The Prime Minister was also repeatedly challenged over the impact of EU membership on immigration, and declined to put a date on when the Government’s longstanding target of bringing net migration, which last year stood at 333,000, down to the tens of thousands.

He said the target was achievable within the EU, but declined to put a date on when it might be achieved.

“I think it remains the right ambition for Britain…I’m not going to put a date on it,” he said. “There are good ways of controlling migration and there are bad ways. A good way is doing what I did in my renegotiation - which hasn't come into effect yet and will if we stay in the EU - which is to say to people `If you come to our country, first of all you don't claim unemployment benefit, after six months if you haven't got a job you have to leave, and when you do get a job you have to work for four years, paying into the system, before you get full access to our welfare system.”

In the question and answer stage of the programme, Mr Cameron was confronted by accusations from the public that he had over-stated the risks of leaving and damaged his political legacy. Leave campaigners claimed that the Prime Minister had lost the public’s trust.

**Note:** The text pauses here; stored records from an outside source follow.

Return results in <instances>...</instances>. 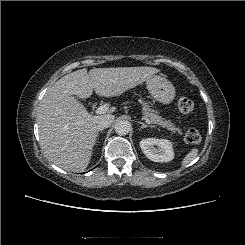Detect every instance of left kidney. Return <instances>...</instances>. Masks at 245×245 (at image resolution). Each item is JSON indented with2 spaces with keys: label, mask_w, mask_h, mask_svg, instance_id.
<instances>
[{
  "label": "left kidney",
  "mask_w": 245,
  "mask_h": 245,
  "mask_svg": "<svg viewBox=\"0 0 245 245\" xmlns=\"http://www.w3.org/2000/svg\"><path fill=\"white\" fill-rule=\"evenodd\" d=\"M140 148L145 156L154 162H170L174 158L172 143L166 139H142Z\"/></svg>",
  "instance_id": "obj_1"
}]
</instances>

Vote Leave chief executive Matthew Elliott said: ‘‘David Cameron came face-to-face with real voters and tough questions for the first time in the campaign tonight and it wasn’t pretty - his scaremongering was ridiculed by the audience in the studio and at home…Cameron blew his credibility when he claimed that Britain becoming a normal democracy would spark World War Three - tonight showed the public doesn’t trust Cameron.”

Asked whether he thought Leave campaign figurehead Boris Johnson should be the next Prime Minister, Mr Cameron said the former mayor of London was a “talented politician” who still had “plenty of fuel in the tank”.

“I don't get to pick the next prime minister,” he said. “That will be a decision made by the party and by the country when the country votes. So I'm not going to put the black spot on anyone by saying who should or shouldn't do the job.

“But he is a very talented guy. On this issue we disagree.”